Aveva avuto inizio,questa vicenda,ancora ai tempi
di Francesco,quando,nel 1585,dopo il primo tirocinio
di studio nella Facoltà di Medicina di Pisa,aveva
fatto ritorno a Firenze appena ventenne,dove continuò
con profitto le sue indagini,tanto da meritare nel
1589 la cattedra pisana di Matematica.
Furono anni di confronto tenace ed assiduo
del suo metodo empirico in via di rapida formazione
con la "scolastica" vigoreggiante nella cultura
scientifica del tempo,aristotelica e euclidea,
e tolemaica,confronto che continuò a partire dal
1592 nell'Università di Padova,mentre sempre più
serrato e coerente si costituiva quel tipo di sapere
coltivato nel campo matematico e tecnico-applicativo.
I tempi della maturazione galileiana erano ormai
pronti al gran salto,al passaggio cioè al campo della
Fisica e della Cosmologia. L'occasione fu data
dalla tempestiva ed efficace applicazione della
scoperta olandese della nuova ottica a distanza,
concretata appunto nel cannocchiale astronomico.
Dal 1609 al 1610 quello galileiano fu un impegno
febbrile. Il "Sidereus Nuncius",pubblicato nel 1610,
aprì la grande avventura pubblica di Galileo.
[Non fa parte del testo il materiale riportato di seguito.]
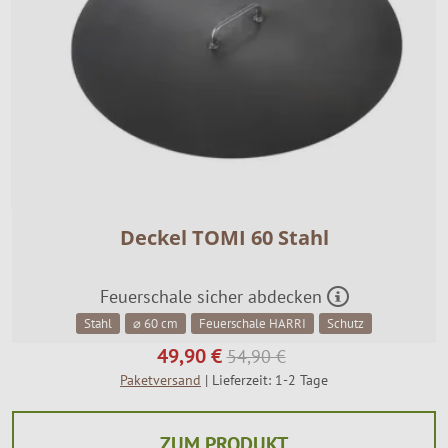
SALE %
Über Uns
Deckel TOMI 60 Stahl
Feuerschale sicher abdecken
Stahl
⌀ 60 cm
Feuerschale HARRI
Schutz
49,90 €
54,90 €
Paketversand
| Lieferzeit: 1-2 Tage
ZUM PRODUKT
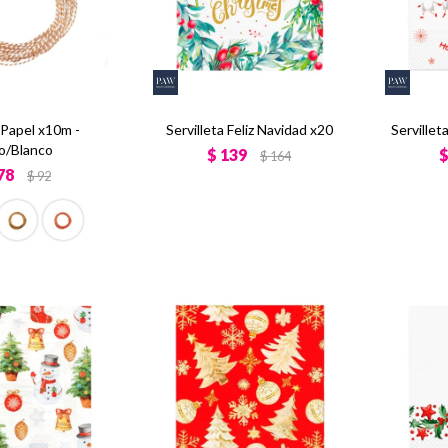
 Papel x10m -
Servilleta Feliz Navidad x20
Serville
o/Blanco
$
139
$
164
78
$
92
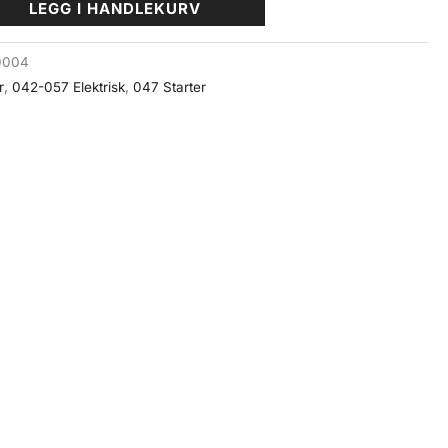
LEGG I HANDLEKURV
0004
r
,
042-057 Elektrisk
,
047 Starter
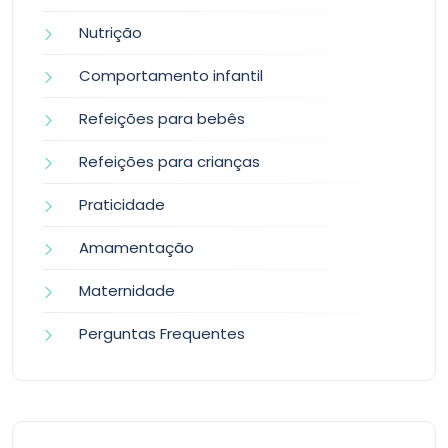
Nutrição
Comportamento infantil
Refeições para bebês
Refeições para crianças
Praticidade
Amamentação
Maternidade
Perguntas Frequentes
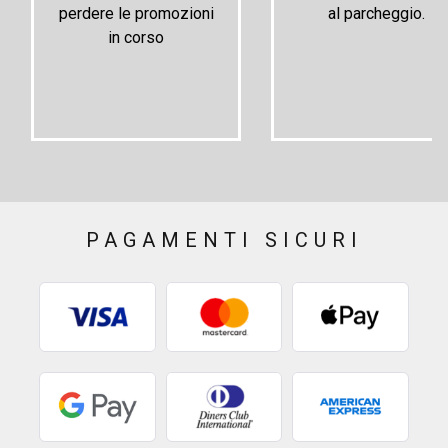
perdere le promozioni
al parcheggio.
in corso
PAGAMENTI SICURI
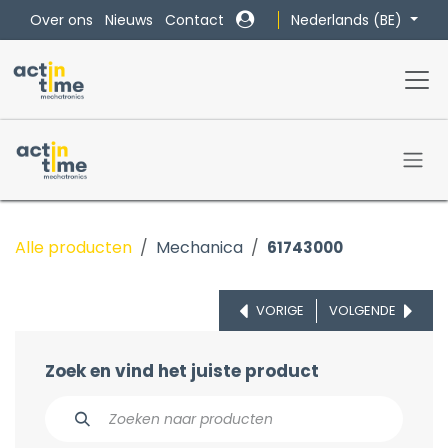
Overslaan naar inhoud
Nederlands (BE)
Over ons
Nieuws
Contact
Alle producten
Mechanica
61743000
VORIGE
VOLGENDE
Zoek en vind het juiste product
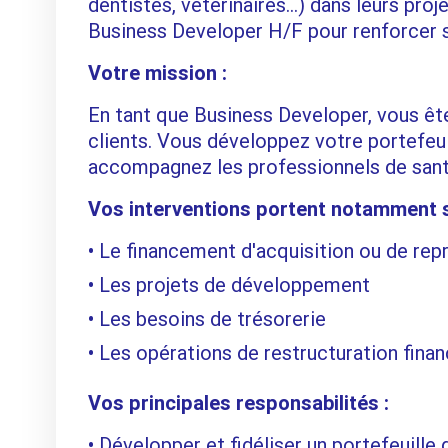
dentistes, vétérinaires…) dans leurs pro
Business Developer H/F pour renforcer 
Votre mission :
En tant que Business Developer, vous ête
clients. Vous développez votre portefeuil
accompagnez les professionnels de santé 
Vos interventions portent notamment s
Le financement d'acquisition ou de repr
Les projets de développement
Les besoins de trésorerie
Les opérations de restructuration finan
Vos principales responsabilités :
Développer et fidéliser un portefeuille 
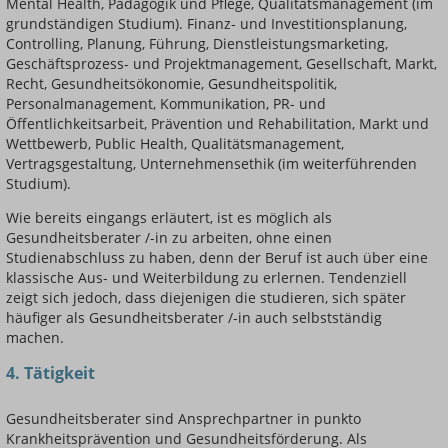
Mental Health, Pädagogik und Pflege, Qualitätsmanagement (im
grundständigen Studium). Finanz- und Investitionsplanung,
Controlling, Planung, Führung, Dienstleistungsmarketing,
Geschäftsprozess- und Projektmanagement, Gesellschaft, Markt,
Recht, Gesundheitsökonomie, Gesundheitspolitik,
Personalmanagement, Kommunikation, PR- und
Öffentlichkeitsarbeit, Prävention und Rehabilitation, Markt und
Wettbewerb, Public Health, Qualitätsmanagement,
Vertragsgestaltung, Unternehmensethik (im weiterführenden
Studium).
Wie bereits eingangs erläutert, ist es möglich als
Gesundheitsberater /-in zu arbeiten, ohne einen
Studienabschluss zu haben, denn der Beruf ist auch über eine
klassische Aus- und Weiterbildung zu erlernen. Tendenziell
zeigt sich jedoch, dass diejenigen die studieren, sich später
häufiger als Gesundheitsberater /-in auch selbstständig
machen.
4. Tätigkeit
Gesundheitsberater sind Ansprechpartner in punkto
Krankheitsprävention und Gesundheitsförderung. Als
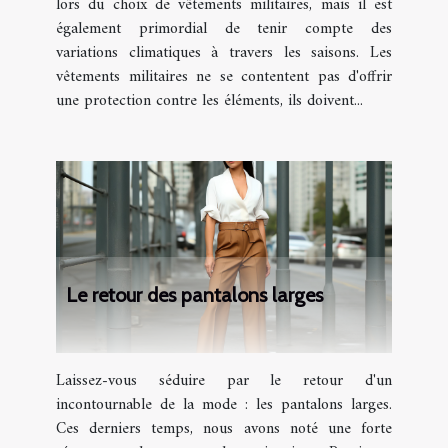
lors du choix de vêtements militaires, mais il est
également primordial de tenir compte des
variations climatiques à travers les saisons. Les
vêtements militaires ne se contentent pas d'offrir
une protection contre les éléments, ils doivent...
Le retour des pantalons larges
Laissez-vous séduire par le retour d'un
incontournable de la mode : les pantalons larges.
Ces derniers temps, nous avons noté une forte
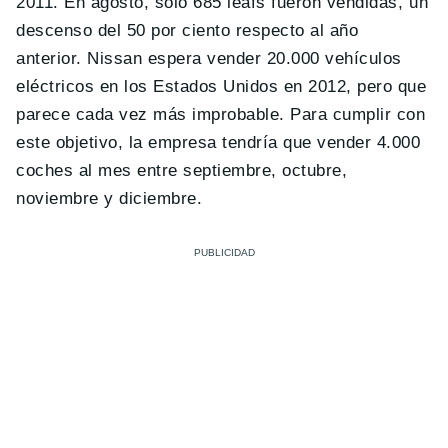
2011. En agosto, sólo 685 leafs fueron vendidas, un
descenso del 50 por ciento respecto al año
anterior. Nissan espera vender 20.000 vehículos
eléctricos en los Estados Unidos en 2012, pero que
parece cada vez más improbable. Para cumplir con
este objetivo, la empresa tendría que vender 4.000
coches al mes entre septiembre, octubre,
noviembre y diciembre.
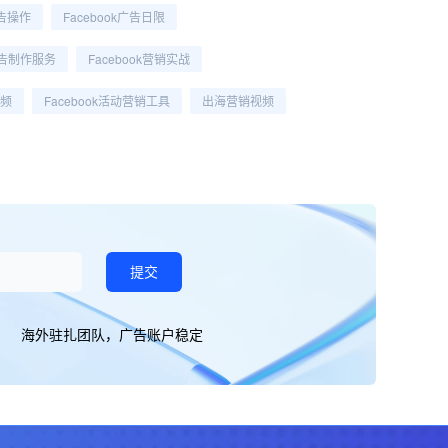
广告操作
Facebook广告日限
k广告制作服务
Facebook营销实战
视频
Facebook活动营销工具
出海营销视频
提交
海外驻扎团队，广告账户稳定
Il ritorno in Toscana per esplicito richiamo
mediceo e la nomina conseguente alla cattedra
di Matematica dello Studio pisano e quella di
filosofo del granduca segnò il primo solenne
riconoscimento. Anche il viaggio romano del
1611 confermò trionfalmente la fama e il prestigio
dello scenziato. Fu con il ritorno a Firenze che la
posizione galileiana assunse modi apertamente
novatori rispetto alla dottrica copernicana
(cosmologia eliocentrica) di contro alla teoria
tradizionale di tipo tolemaico (cosmologia
geocentrica),cui si confermava la scienza
ecclasiastica nella sua interpretazione delle
Sacre Scritture. Dal 1611 cominciò la polemica
a distanza (predica antigalileiana del Domenicano
Lorini del novembre 1611,risposta apologetica di
Galileo nella famosa lettera diretta al Benedettino
Castelli del dicembre 1613). Dal 1613 al 1615
la tensione fra le due parti crebbe,nonostante i
tentativi di conciliazione cui non mancarono
ne il principato (era allora granduca Cosimo II)
ne alti ecclasiastici della Curia romana.
Ma il momento essenziale dell'intelligenza
reciproca venne a mancare,e il 24 febbraio del
1616 la Congregazione del Santo Ufficio
pronunciava la condanna della teoria
copernicana,implicando con questo atto la
squalifica della scienza galileiana. Il monitum
romano a non insegnare o a non difendere la
dottrina condannata,e la promessa di Galileo
di conformarsi al dettato romano,sono elementi
eloquenti. Il silenzio di Galileo fu soltanto formale.
Nell'ospitale Firenze medicea,con il coperto
ma efficace consenso del principato (erano
gli ultimi anni del granducato di Cosimo II,
mancato nel febbraio del 1621,e i primissimi
del granducato del suo successore Ferdinando
II,sotto reggenza fino al 1627),Galileo continuò
intensamente i suoi studi. Nel 1623 uscì il
"Saggiatore" opera che,discutendo in polemica
con Gesuita Grassi,docente nel Collegio Romano
delle origini delle comete,reintroduceva e
dichiarava,ancor meglio che in precedenza,
il nuovo metodo e la nuova concezione scientifica.
Era la premessa al desiderato lavoro sul
"Systema mundi",un quadro sistematico
e in un certo senso definitivo. Ma la condanna
del 1616 trattenne per il momento Galileo
dall'affrontare uno scontro che poteva essere
molto pericoloso. D'altra parte,l'avvento al
granducato di Ferdinando II,aperto fautore
del discorso galileiano,e al Papato del pontefice
Urbano VIII (il cardinale Maffeo Barberini)
ben disposto verso lo scienziato toscano,
parvero offrire una fortunata coincidenza
a tentare una nuova e più impegnativa sortita.